Eenklaps werd, midden in het proces de advocaat, die door Buys beschuldigd was de zaak zelf te hebben opgezet om ongehinderd zijn eigen ongeoorloofde verhouding met de requirante te kunnen voortzetten, door den hoofdofficier in hechtenis genomen, op grond dat hij eene der vrouwelijke getuigen, wier verklaringen het meest bezwarend waren, had omgekocht om valsch getuigenis af te leggen, hetgeen deze zelve bevestigde en volhield.
Van nu af aan nam de zaak eene andere wending. Buys maakte zich uit de voeten en zocht eene schuilplaats in het land van Kleef, waar hij naar 't schijnt er in slaagde een post te krijgen. Anderhalf jaar later althans schoot hij uit zijn nieuw verblijf nog de pijl van den Parth af, door een tweede geschrift in het licht te geven, waarin hij zich noemt ‘hofraad en actueel commissaris van Z.K. Majt. van Polen, Keurvorst van Saksen’. Het gold voortaan een strijd tusschen den advocaat en den hoofdofficier, dien
| |
| |
hij beschuldigde van eene boosaardige poging tot wraakneming over zijne herhaalde nederlaag voor het gerecht.
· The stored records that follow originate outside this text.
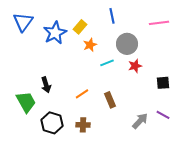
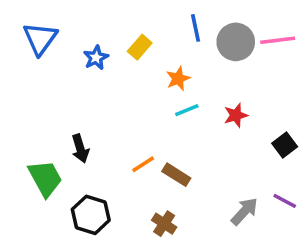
blue star: (55, 33) -> (96, 58), size x0.6
gray circle: (127, 44) -> (236, 42), moved
orange star: (90, 45) -> (178, 79), moved
black square: (163, 83) -> (285, 145), turned -32
brown rectangle: (110, 100) -> (176, 175), moved, turned -35
brown cross: (83, 125) -> (164, 224), moved, turned 32

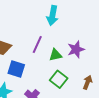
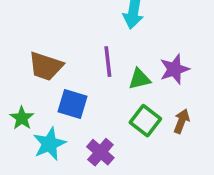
purple line: (37, 44) -> (108, 62), turned -30
brown arrow: (88, 82) -> (181, 121), moved

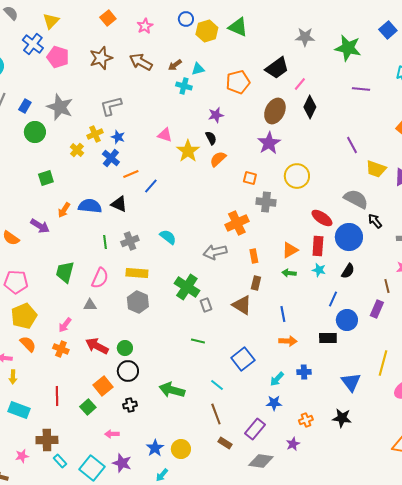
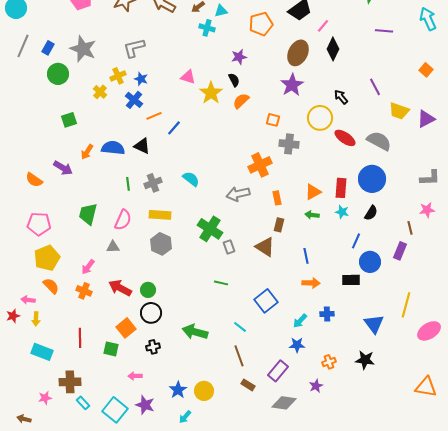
red ellipse: (322, 218) -> (345, 138), moved
black arrow: (375, 221) -> (341, 97), moved
green square: (88, 407) -> (111, 349), turned -35

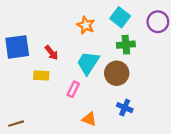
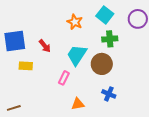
yellow rectangle: (41, 76) -> (26, 66), moved
orange triangle: (89, 119) -> (78, 104), turned -32

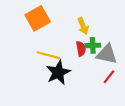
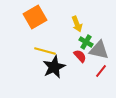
green cross: (93, 45) -> (86, 42), turned 32
red semicircle: (81, 49) -> (80, 56), moved, turned -32

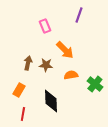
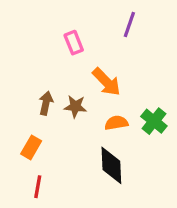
green cross: (95, 84) -> (154, 121), moved
black diamond: (51, 101) -> (111, 165), moved

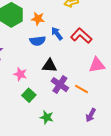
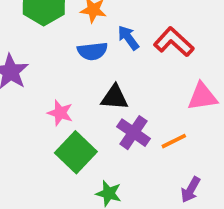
orange line: (82, 89) -> (174, 141), turned -56
green square: (29, 95) -> (76, 152), size x1.5

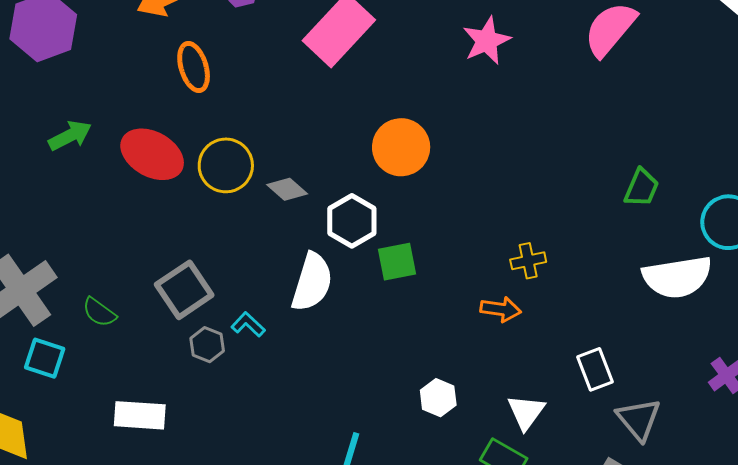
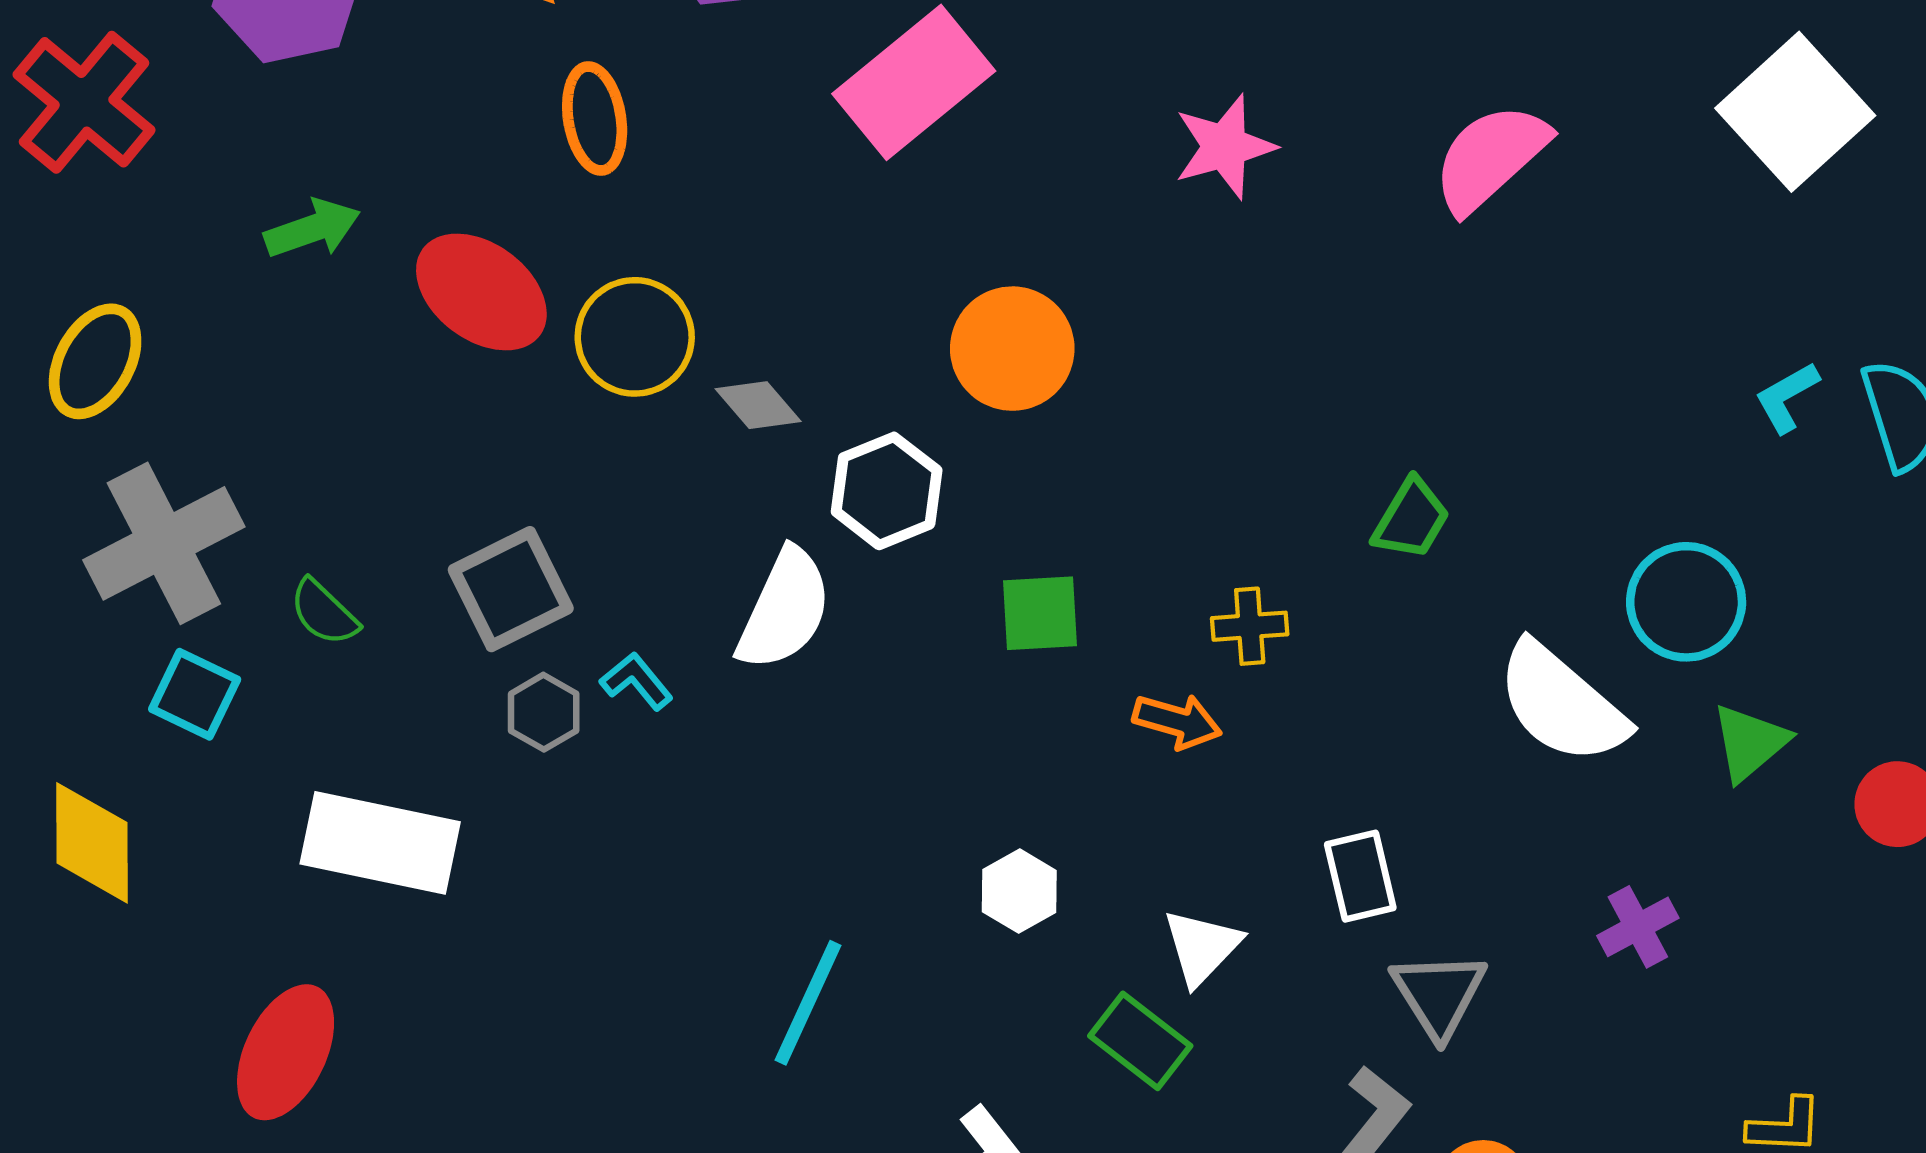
green trapezoid: (642, 188) -> (1411, 519), moved
green square: (397, 262) -> (1040, 613), moved
white semicircle: (677, 277) -> (1562, 703), turned 42
white rectangle: (140, 415) -> (380, 843), size x1.4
Maar de hechtenis kon niet worden gehandhaafd zonder de beslissing van het gerecht, en tot onbeschrijfelijke verontwaardiging van den schout ontsloeg dit college den advocaat onder handlasting. De hoofdofficier legde zich echter bij die beslissing niet neder; hij diende bij de Staten ‘als oefenende het souverein gezag, waarvan alle jurisdictie in de provincie proflueert’ eene heftige remonstrantie in, onder overlegging van de verklaringen van 14 rechtsgeleerden zoo binnen als buiten het gewest, om te protesteeren tegen het ‘ongelijk door zulke proceduren (van het gerecht) der justitie aangedaan.’ Van zijn kant zond ook het gerecht een ‘Bericht op die remonstrantie’ bij de staten in, dat in de meest krasse termen was opgesteld en den hoofdofficier op beleedigende wijze aantastte. De zaak van den advocaat stond gedurende de behandeling van deze vertoogen, die in handen eener commissie waren gesteld, stil, hetgeen hem aanleiding gaf om de Staten voortdurend te bestormen met dringende rekesten tot opheffing van de ‘sisteering’ zijner zaak, daarbij ondersteund door verzoeken van dezelfde strekking, welke het gerecht bij de Staten inzond - een en ander zoo onbehoorlijk van toon, dat de Staten-commissie verklaarde ze ‘met indignatie gelezen te hebben wegens de indecente expressiën’ en ze ‘geen attentie of apostil’ waardig te achten.
En tot overmaat van onbeschaamdheid bracht de advocaat zijne zaak weder onder het publiek door het uitgeven eener ‘Memorie van rechten, bevattende het proces crimineel en de zelfverdediging van Mr. C.P. van Cuylenburch’ - een stuk dat in brutaliteit en onkieschheid het vorige nog overtrof.
Tot in het voorjaar van 1756 duurde die strijd, waarin nu de geheele stad deelde, dus meer dan twee jaren, toen de dood van den hoofdofficier Lockhorst van Termeer daaraan een einde maakte - een einde, maar welk? De Staten besloten, na overleg met de familie-betrekkingen van den overledene, die gezegd werd bij zijn leven zijne toestem- | |
| |
ming daartoe nog te hebben gegeven, en met het gerecht, dat van weêrszijden eene verklaring zou worden gegeven, waarin men te kennen gaf elkander niet in de eer te hebben willen tasten, en de hoofdofficier in de meening had verkeerd dat het gerecht ‘erreerde’.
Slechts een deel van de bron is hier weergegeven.